* Requirement
From the first line down to the line containing "This website uses cookies to ensure you get", print the records below exactly, leaving every picture out.

■ ■ ■ ■

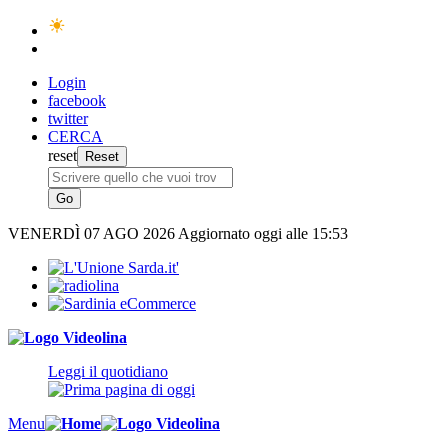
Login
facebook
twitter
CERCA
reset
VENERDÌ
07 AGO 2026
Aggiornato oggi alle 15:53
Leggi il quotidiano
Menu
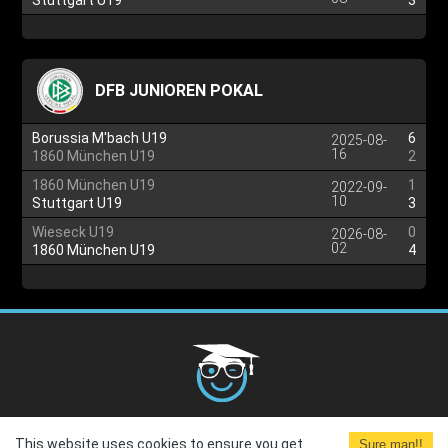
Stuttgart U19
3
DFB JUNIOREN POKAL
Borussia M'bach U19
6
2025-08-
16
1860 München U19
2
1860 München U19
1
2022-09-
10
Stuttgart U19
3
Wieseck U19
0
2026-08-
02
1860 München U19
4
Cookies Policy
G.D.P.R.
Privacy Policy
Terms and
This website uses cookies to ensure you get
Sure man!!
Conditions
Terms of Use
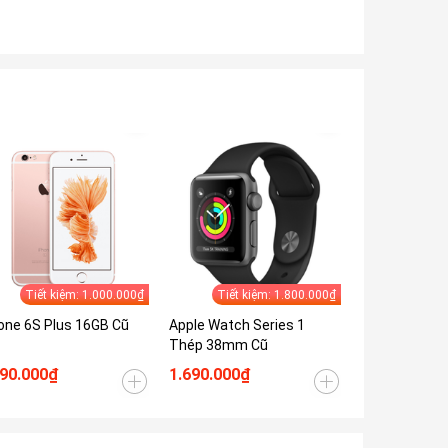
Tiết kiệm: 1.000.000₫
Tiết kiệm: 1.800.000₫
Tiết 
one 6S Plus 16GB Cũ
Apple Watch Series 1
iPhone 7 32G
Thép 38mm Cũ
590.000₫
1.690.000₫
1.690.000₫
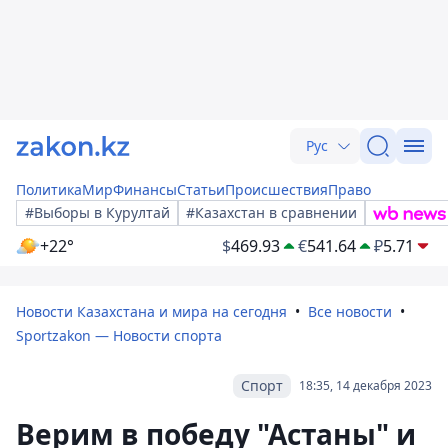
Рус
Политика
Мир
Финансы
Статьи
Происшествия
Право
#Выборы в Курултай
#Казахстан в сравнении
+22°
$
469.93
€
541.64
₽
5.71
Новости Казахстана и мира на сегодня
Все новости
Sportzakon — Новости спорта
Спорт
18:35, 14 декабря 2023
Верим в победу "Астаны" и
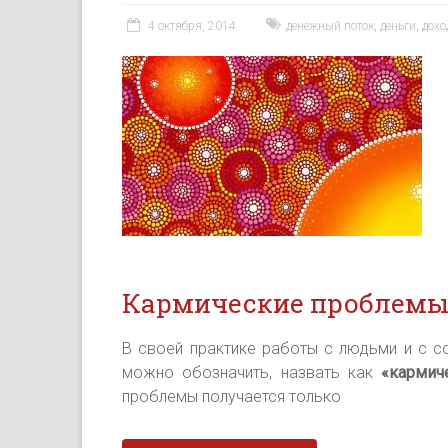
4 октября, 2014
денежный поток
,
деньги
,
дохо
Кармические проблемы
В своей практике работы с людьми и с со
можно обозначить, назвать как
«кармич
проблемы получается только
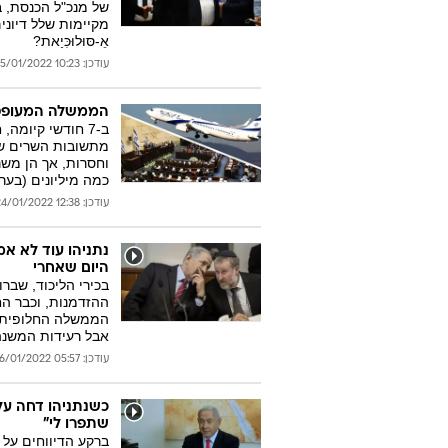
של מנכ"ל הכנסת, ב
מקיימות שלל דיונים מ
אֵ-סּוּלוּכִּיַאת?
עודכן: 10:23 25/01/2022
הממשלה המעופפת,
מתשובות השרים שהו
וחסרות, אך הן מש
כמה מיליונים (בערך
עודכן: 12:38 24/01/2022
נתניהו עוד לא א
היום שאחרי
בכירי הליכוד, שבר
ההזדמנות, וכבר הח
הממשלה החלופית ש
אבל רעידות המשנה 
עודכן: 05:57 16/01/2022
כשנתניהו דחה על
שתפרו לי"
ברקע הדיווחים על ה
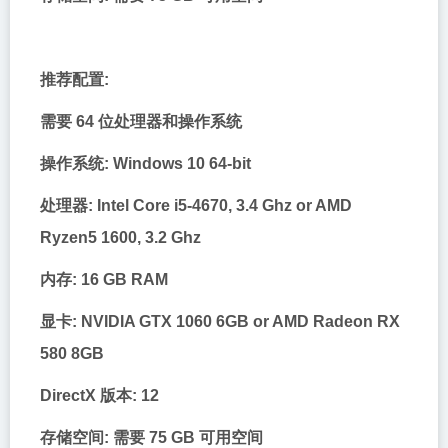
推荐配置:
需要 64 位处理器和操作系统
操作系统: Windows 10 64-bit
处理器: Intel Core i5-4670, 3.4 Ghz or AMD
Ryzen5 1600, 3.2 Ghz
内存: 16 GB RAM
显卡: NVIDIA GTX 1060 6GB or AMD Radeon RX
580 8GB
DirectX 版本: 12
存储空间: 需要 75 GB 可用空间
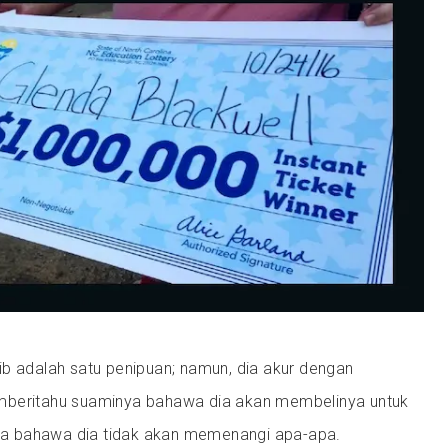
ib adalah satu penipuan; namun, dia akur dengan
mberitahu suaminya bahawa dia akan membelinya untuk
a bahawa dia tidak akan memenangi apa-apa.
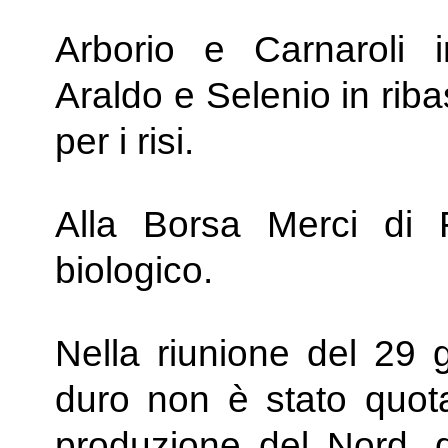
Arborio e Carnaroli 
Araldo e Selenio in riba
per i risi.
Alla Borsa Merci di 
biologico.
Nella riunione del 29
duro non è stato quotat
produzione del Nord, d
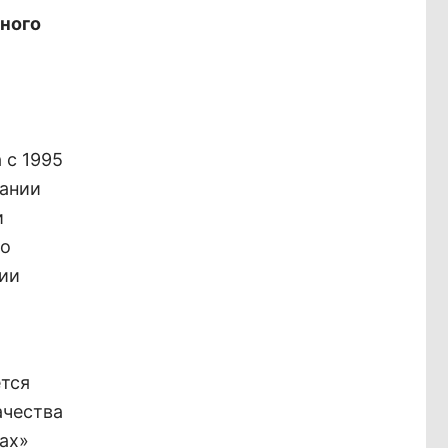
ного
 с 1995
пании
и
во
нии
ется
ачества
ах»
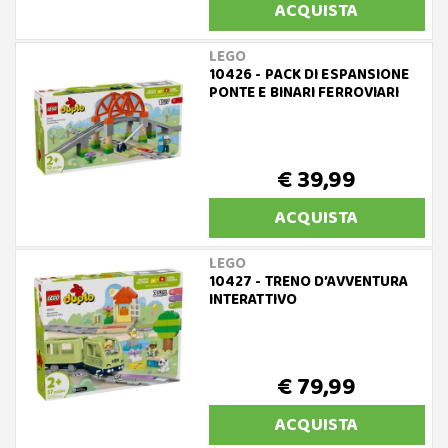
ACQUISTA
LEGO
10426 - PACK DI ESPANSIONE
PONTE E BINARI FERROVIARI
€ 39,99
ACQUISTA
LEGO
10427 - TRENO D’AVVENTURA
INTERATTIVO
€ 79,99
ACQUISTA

■ ■ ■ ■

* Result for this exercise
Login
facebook
twitter
CERCA
reset
VENERDÌ
07 AGO 2026
Aggiornato oggi alle 15:53
Leggi il quotidiano
Menu
Stuttgart U19
3
DFB JUNIOREN POKAL
Borussia M'bach U19
6
2025-08-
16
1860 München U19
2
1860 München U19
1
2022-09-
10
Stuttgart U19
3
Wieseck U19
0
2026-08-
02
1860 München U19
4
Cookies Policy
G.D.P.R.
Privacy Policy
Terms and
This website uses cookies to ensure you get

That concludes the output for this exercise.